Requirement
Throughout the listing below, show every line in which "till" occurs.

Information shown

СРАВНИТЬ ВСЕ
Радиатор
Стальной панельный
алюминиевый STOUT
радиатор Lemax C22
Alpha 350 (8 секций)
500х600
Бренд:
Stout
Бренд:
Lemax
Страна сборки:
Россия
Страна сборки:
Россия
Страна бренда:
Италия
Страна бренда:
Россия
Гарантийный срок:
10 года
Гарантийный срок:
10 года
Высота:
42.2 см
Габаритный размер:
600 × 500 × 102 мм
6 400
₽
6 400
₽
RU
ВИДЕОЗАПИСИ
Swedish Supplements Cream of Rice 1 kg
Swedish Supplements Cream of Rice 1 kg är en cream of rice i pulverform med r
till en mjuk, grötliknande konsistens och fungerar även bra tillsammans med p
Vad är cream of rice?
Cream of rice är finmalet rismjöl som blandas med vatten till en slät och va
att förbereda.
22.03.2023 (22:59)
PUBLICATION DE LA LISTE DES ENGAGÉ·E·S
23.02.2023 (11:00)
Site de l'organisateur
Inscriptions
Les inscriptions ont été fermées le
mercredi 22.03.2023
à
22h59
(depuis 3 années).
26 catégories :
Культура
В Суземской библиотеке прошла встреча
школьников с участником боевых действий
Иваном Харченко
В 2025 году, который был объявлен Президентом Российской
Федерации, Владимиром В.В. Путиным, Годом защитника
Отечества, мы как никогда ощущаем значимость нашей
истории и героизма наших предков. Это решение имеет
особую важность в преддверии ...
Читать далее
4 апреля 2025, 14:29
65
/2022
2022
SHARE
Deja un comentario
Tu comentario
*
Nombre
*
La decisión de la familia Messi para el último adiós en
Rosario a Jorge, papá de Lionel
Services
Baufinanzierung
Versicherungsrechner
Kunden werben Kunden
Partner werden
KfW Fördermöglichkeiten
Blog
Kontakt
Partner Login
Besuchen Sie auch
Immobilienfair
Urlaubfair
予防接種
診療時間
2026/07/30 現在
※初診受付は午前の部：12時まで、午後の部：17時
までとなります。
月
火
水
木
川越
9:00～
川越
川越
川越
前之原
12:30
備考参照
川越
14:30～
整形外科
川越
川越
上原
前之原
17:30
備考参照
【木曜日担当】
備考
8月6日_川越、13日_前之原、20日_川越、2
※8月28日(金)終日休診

Response area
till en mjuk, grötliknande konsistens och fungerar även bra tillsammans med p
Cream of rice är finmalet rismjöl som blandas med vatten till en slät och va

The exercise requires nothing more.